In this context, we propose a PhD subject that focuses on communicative acts and interactions modeling. The goal is first to propose a unified definition of CAs and interactions among modalities and then to compute the representation of communicative acts
First, the PhD candidate will work on the production of representations of independent communicative acts from multimodal low-level descriptors. Communicative acts (CA) are envisioned as an extension of the concept of dialog act to multimodal communication including non-verbal interactions and capturing the notion of intent of a participant at a given time in the conversation.

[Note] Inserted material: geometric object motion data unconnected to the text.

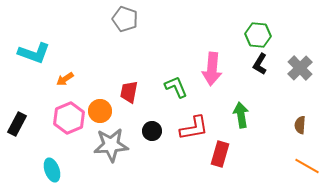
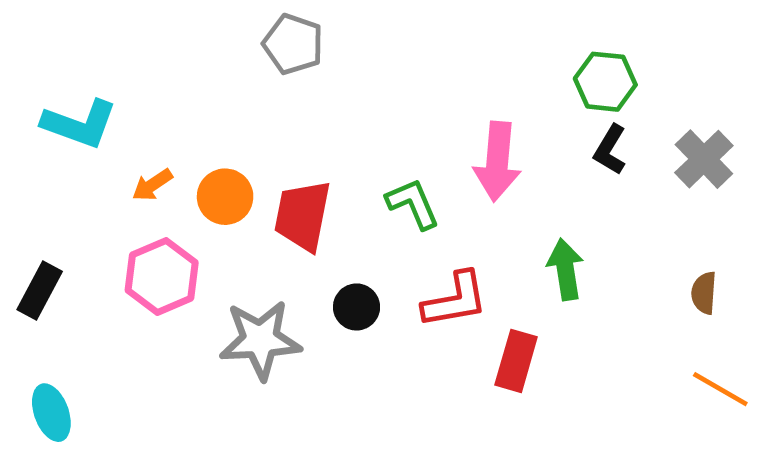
red trapezoid: (129, 92) -> (303, 215), size x1.4
orange circle: (100, 111) -> (225, 197), moved
cyan ellipse: (52, 170) -> (51, 413), moved

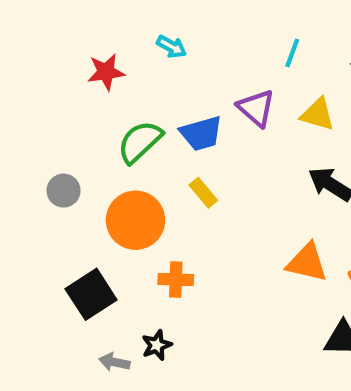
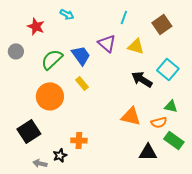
red star: (106, 72) -> (36, 26), turned 30
blue trapezoid: (201, 133) -> (81, 55), turned -110
gray circle: (64, 191) -> (16, 51), moved
orange cross: (176, 279) -> (79, 140), moved

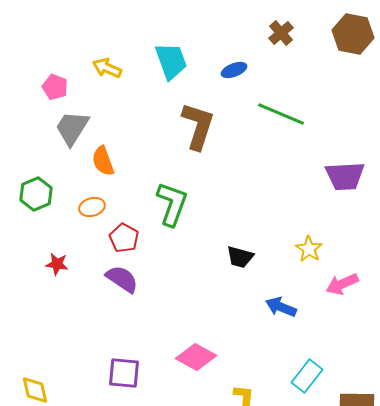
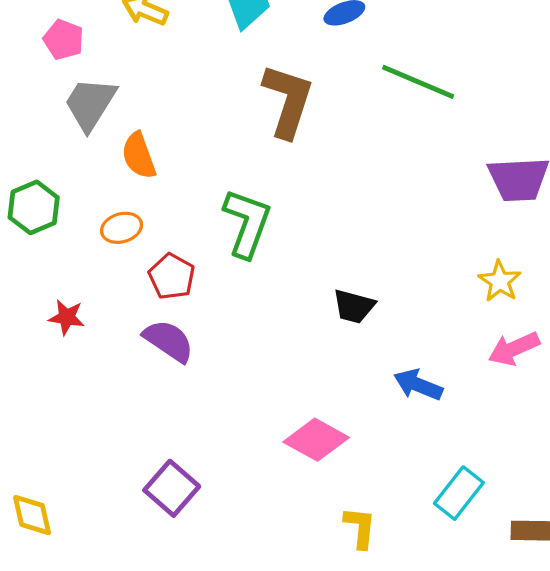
yellow star: (309, 249) -> (500, 281), moved
pink diamond: (196, 357) -> (316, 440), moved
purple square: (124, 373) -> (172, 488), turned 36

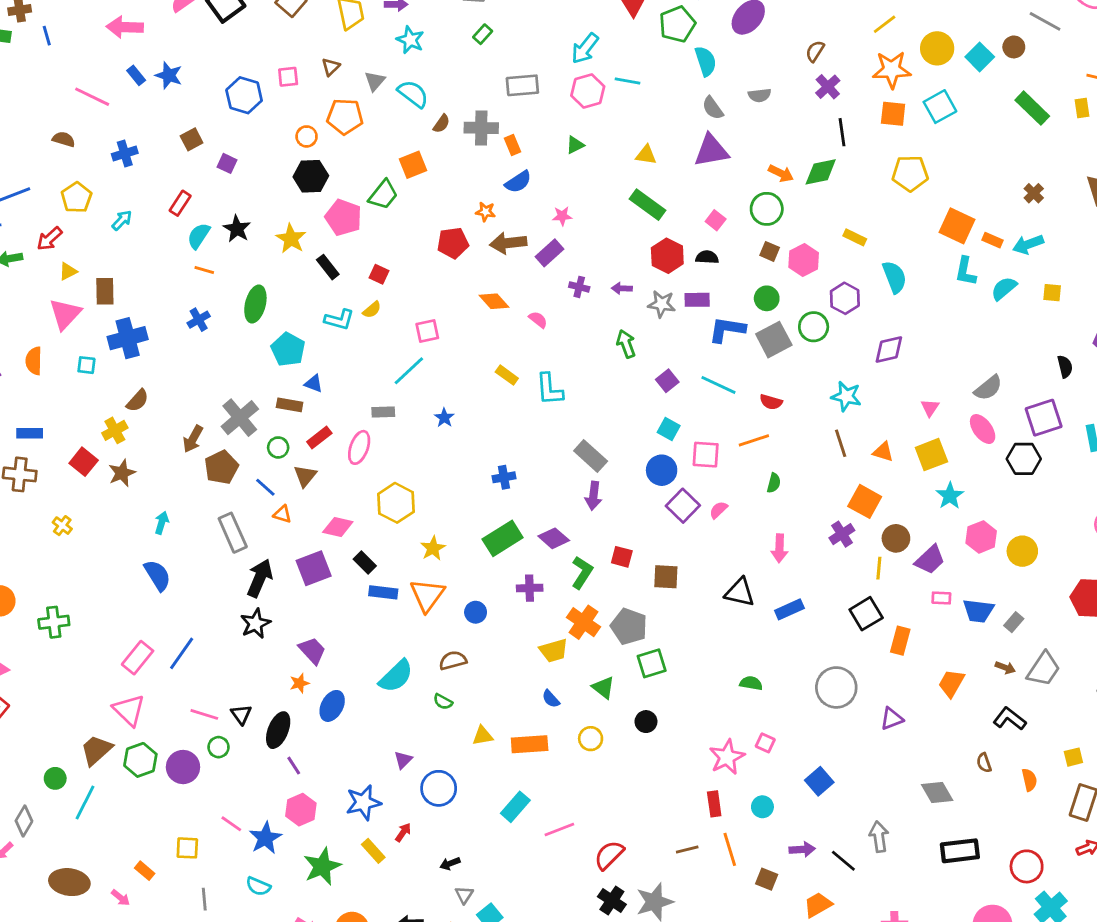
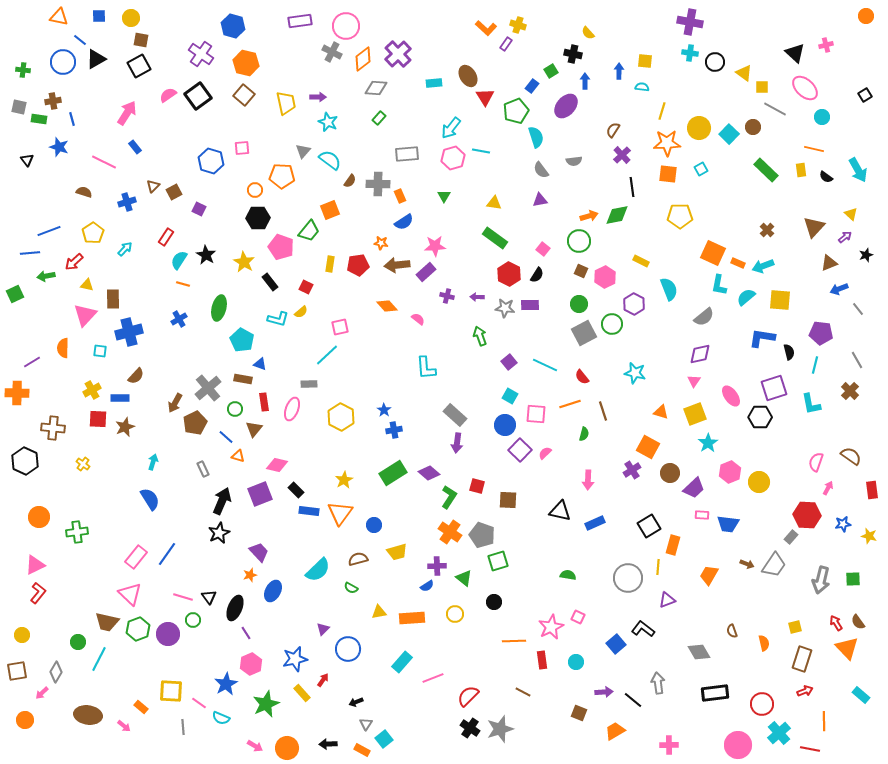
yellow line: (885, 24) -> (662, 111), turned -36
pink arrow: (125, 27) -> (127, 113), turned 120
brown triangle: (331, 67) -> (153, 186), moved
blue star: (169, 75) -> (59, 147), moved
cyan square: (940, 107) -> (701, 169), size x0.6
green triangle: (575, 145) -> (444, 196), turned -32
purple triangle: (711, 151) -> (540, 200), size x0.6
orange arrow: (781, 173) -> (589, 216), turned -42
pink star: (562, 216) -> (435, 246), size x1.5
black semicircle: (707, 257) -> (537, 275), turned 119
yellow triangle: (68, 271) -> (87, 285), turned 40
yellow square: (1052, 293) -> (780, 300), size x1.6
blue L-shape: (727, 330) -> (762, 338), moved
purple diamond: (889, 349) -> (700, 354), moved
yellow rectangle: (507, 375) -> (330, 264), moved, turned 63
gray semicircle: (988, 388) -> (704, 317), moved
red semicircle: (771, 402) -> (582, 377), turned 35
blue star: (444, 418) -> (384, 410), moved
yellow cross: (115, 430) -> (92, 390), moved
blue rectangle: (30, 433) -> (120, 398), moved
red rectangle: (319, 438) -> (264, 402), turned -60
brown line: (841, 443) -> (603, 411), moved
red square: (84, 462) -> (98, 419), turned -36
yellow hexagon: (396, 503) -> (341, 417), moved
gray rectangle: (233, 533) -> (203, 469), size x0.6
yellow line: (879, 568) -> (658, 567), moved
purple cross: (530, 588) -> (437, 566), moved
gray rectangle: (1014, 622) -> (791, 537), moved
yellow trapezoid: (554, 651) -> (397, 552), moved
blue semicircle: (551, 699) -> (427, 586), turned -80
black L-shape: (1010, 719) -> (643, 629), moved
brown trapezoid: (96, 750) -> (107, 622), turned -125
pink line: (231, 824) -> (199, 703), moved
yellow square: (187, 848) -> (171, 691), size x1.4
brown line: (687, 849) -> (523, 692), turned 42
orange line: (730, 849) -> (514, 641), moved, turned -75

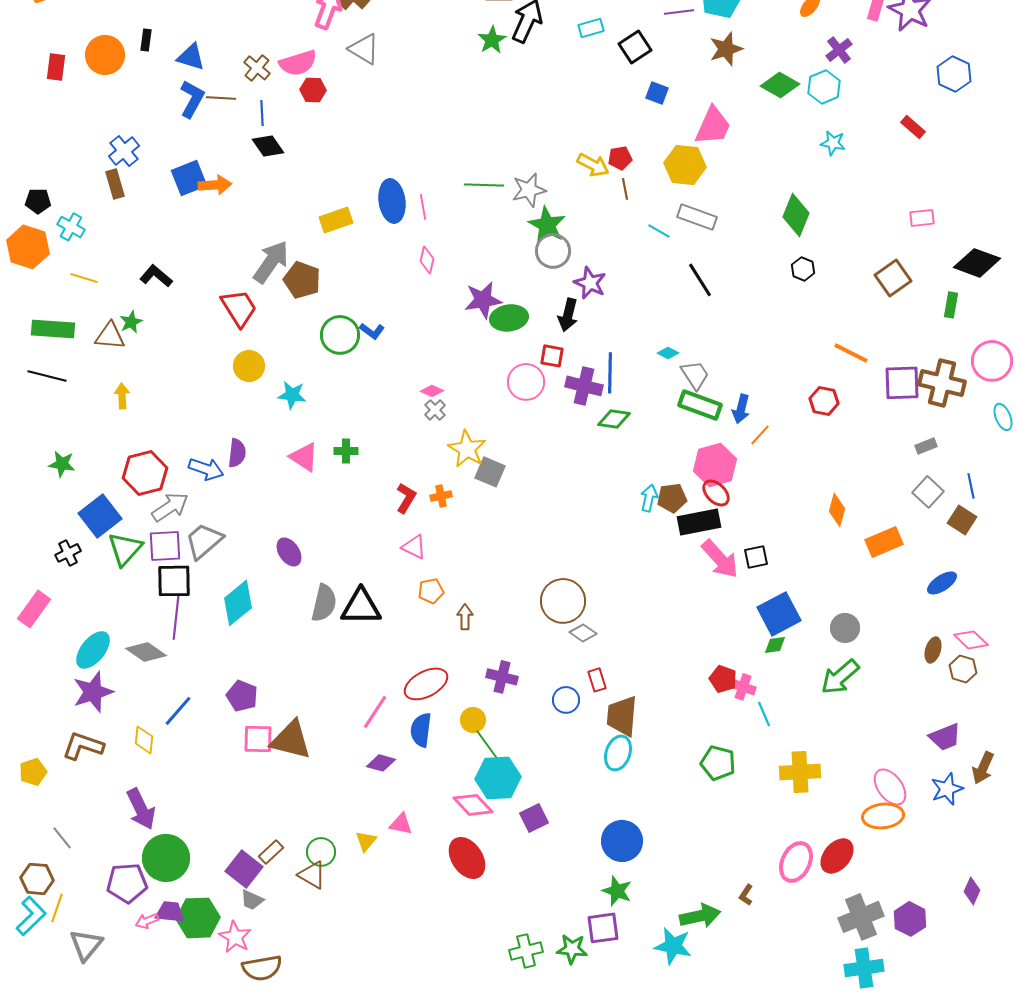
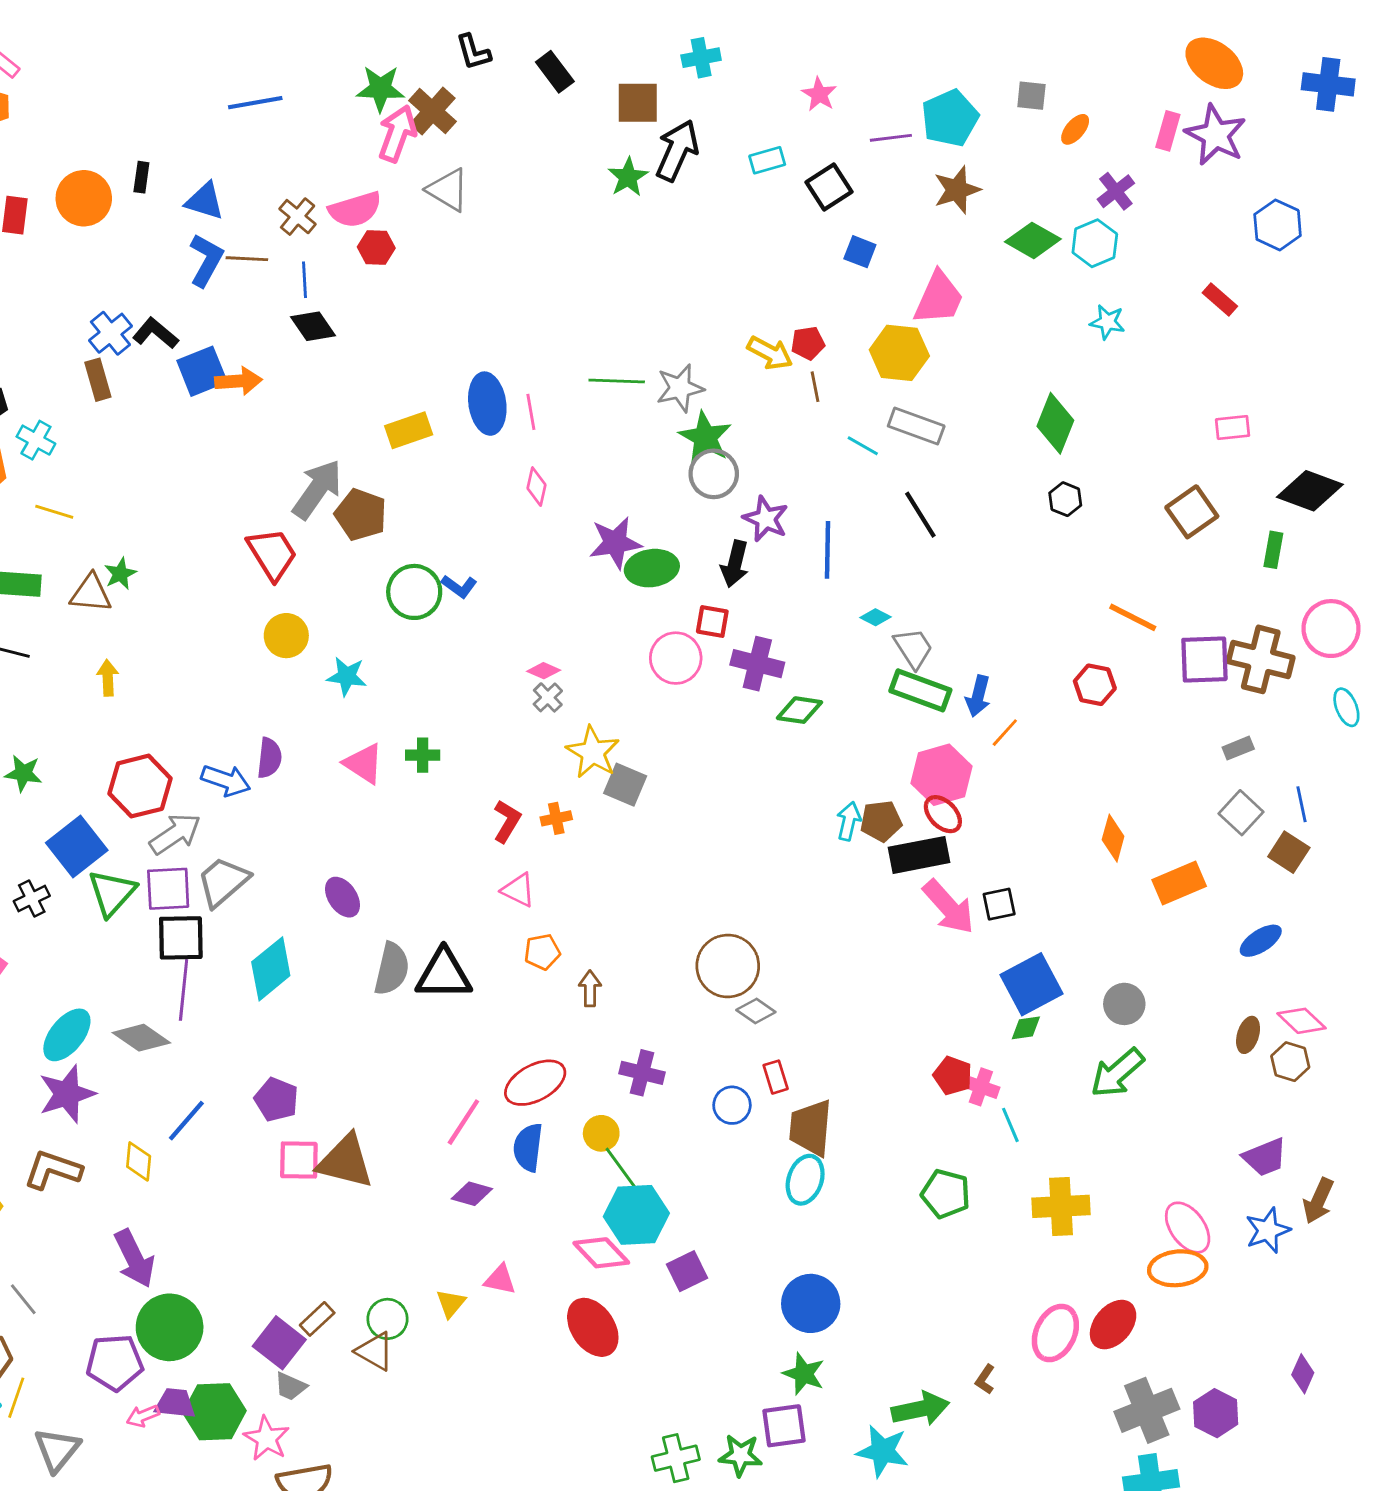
black L-shape: (156, 276) -> (155, 333), moved
blue line: (610, 373) -> (828, 550), moved

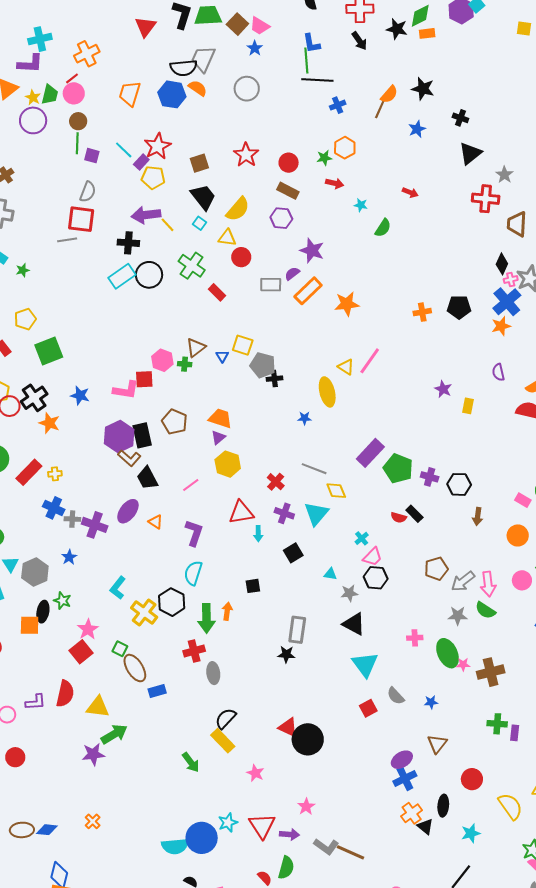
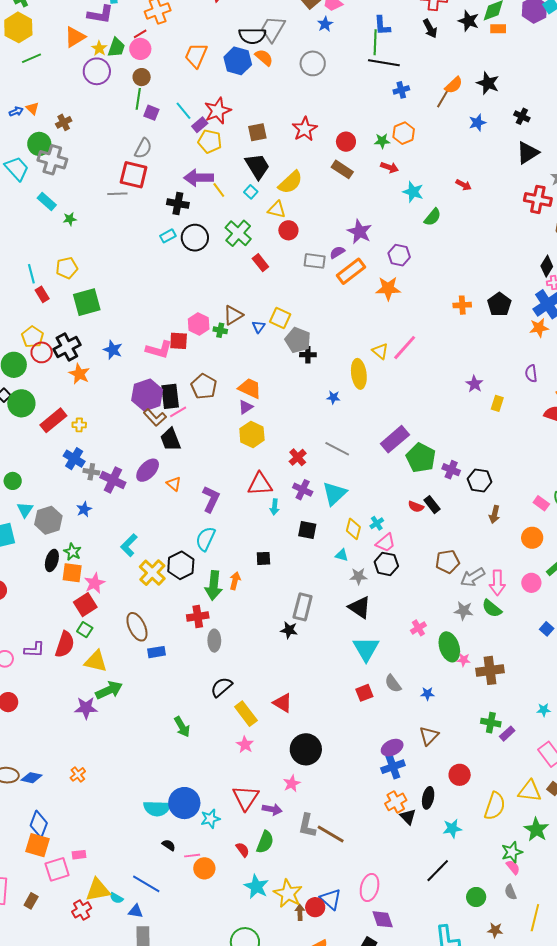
cyan star: (361, 205) -> (413, 192), size x1.5
purple hexagon: (281, 218) -> (399, 255), moved
cyan rectangle: (122, 276) -> (168, 236), size x0.6
black pentagon: (459, 307) -> (499, 304), turned 30
pink line: (191, 485) -> (178, 412), moved
yellow diamond: (336, 491) -> (353, 529), moved, turned 30
black square: (293, 553) -> (307, 530), turned 36
orange square: (30, 625) -> (72, 573), moved
pink cross: (415, 638) -> (418, 628), turned -35
green square: (120, 649) -> (85, 630), moved
purple rectangle: (515, 733) -> (507, 734), turned 35
black circle: (308, 739) -> (306, 749), moved
yellow rectangle: (223, 741) -> (246, 714), moved
yellow semicircle: (510, 806) -> (495, 806), turned 48
cyan star: (228, 823) -> (210, 819), moved
gray L-shape: (326, 847) -> (307, 826), turned 60

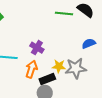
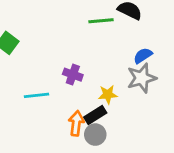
gray star: (76, 68) -> (142, 78), moved
orange arrow: (31, 69) -> (76, 123), moved

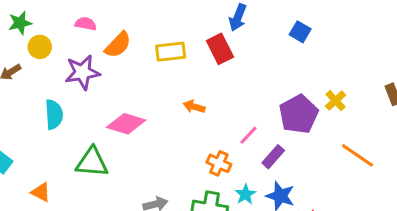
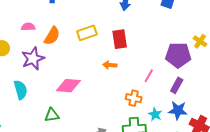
red rectangle: (220, 49) -> (120, 39), moved, turned 30
purple pentagon: (299, 114) -> (178, 55), turned -30
purple rectangle: (273, 157) -> (177, 85), moved
green triangle: (92, 162) -> (52, 115), size x0.7

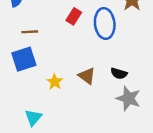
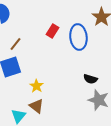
brown line: (30, 32) -> (15, 44), turned -48
brown triangle: (87, 76) -> (36, 106), moved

The PhD candidate will first define formally the concept of communicative acts for the project; Then he will create systems able to segment and represent implicitly and explicitly communicative acts from raw inputs and low-level descriptors; Finally he will evaluate representations with probing methods, based on existing benchmark datasets.
On the second part of the PhD, the objective of the thesis seeks to enable a comprehensive processing of a conversation, as required by the objective of script generation. This goes through the detection, characterization, and representation of the relations that connect the communicative acts. After defining the relations of interest, the PhD candidate will focus on predicting them, and study which representations can be the most efficient for downstream tasks, in the perspective of script generation.

Contexte de travail

The work will take place at the Laboratoire Interdisciplinaire des Sciences du Numérique (LISN) on the "Belvédère" site. The selected candidate will join the LIPS team (Language, Interaction, Speech, and Sign) within the STL department (Science and Technology of Language). This team, composed of researchers and research professors in linguistics and natural language processing, conducts interdisciplinary research on spoken and signed languages in a multimodal context. It collaborates extensively with other teams in the STL department as well as with other departments within the laboratory.

The position falls within a sector subject to the protection of scientific and technical potential (PPST). Therefore, in accordance with regulations, your arrival must be authorized by the competent authority of the Ministry of Higher Education and Research (MESR).

Le poste se situe dans un secteur relevant de la protection du potentiel scientifique et technique (PPST), et nécessite donc, conformément à la réglementation, que votre arrivée soit autorisée par l'autorité compétente du MESR.